● TO DO
Your output should be the lines below from the one with "одеського фермера" through the one with "просто надгробия, но маленькие", copied exactly, pictures excluded.

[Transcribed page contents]
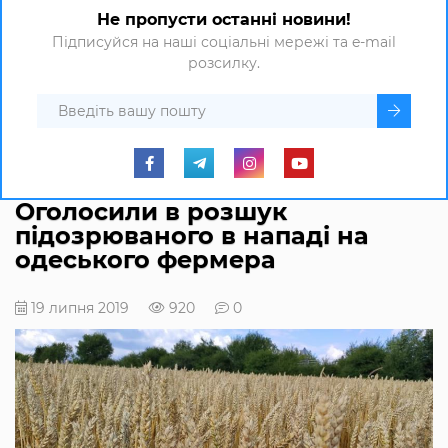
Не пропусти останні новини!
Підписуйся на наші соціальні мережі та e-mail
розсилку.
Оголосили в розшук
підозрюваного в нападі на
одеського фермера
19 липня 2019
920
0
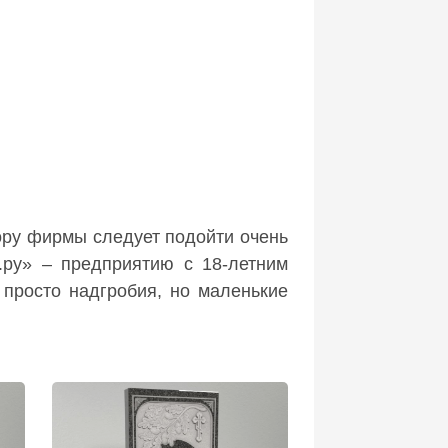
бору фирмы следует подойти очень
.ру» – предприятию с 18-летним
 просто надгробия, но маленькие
...
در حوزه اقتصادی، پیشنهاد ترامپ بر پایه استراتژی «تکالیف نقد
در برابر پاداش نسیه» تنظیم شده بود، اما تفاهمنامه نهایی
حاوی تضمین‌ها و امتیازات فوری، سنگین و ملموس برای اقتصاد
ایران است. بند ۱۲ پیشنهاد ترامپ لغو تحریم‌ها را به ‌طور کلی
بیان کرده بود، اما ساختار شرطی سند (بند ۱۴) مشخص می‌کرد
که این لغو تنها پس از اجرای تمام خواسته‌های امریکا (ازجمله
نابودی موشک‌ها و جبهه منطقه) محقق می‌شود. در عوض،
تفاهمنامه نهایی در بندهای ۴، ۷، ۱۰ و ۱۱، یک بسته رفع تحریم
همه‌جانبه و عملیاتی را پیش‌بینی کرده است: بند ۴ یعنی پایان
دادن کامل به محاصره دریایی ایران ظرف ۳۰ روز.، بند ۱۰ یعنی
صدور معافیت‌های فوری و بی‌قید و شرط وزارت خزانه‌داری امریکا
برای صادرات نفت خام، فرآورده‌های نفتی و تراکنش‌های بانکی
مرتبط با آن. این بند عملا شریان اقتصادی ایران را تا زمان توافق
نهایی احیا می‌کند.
...
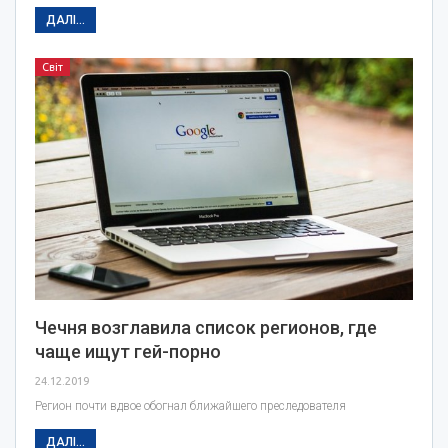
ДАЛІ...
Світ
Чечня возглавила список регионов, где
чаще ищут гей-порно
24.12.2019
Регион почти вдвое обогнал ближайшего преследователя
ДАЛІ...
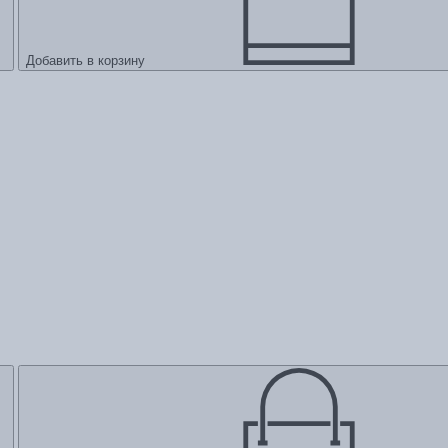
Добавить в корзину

● RESPONSE AREA
одеського фермера
19 липня 2019
920
0
бору фирмы следует подойти очень
.ру» – предприятию с 18-летним
 просто надгробия, но маленькие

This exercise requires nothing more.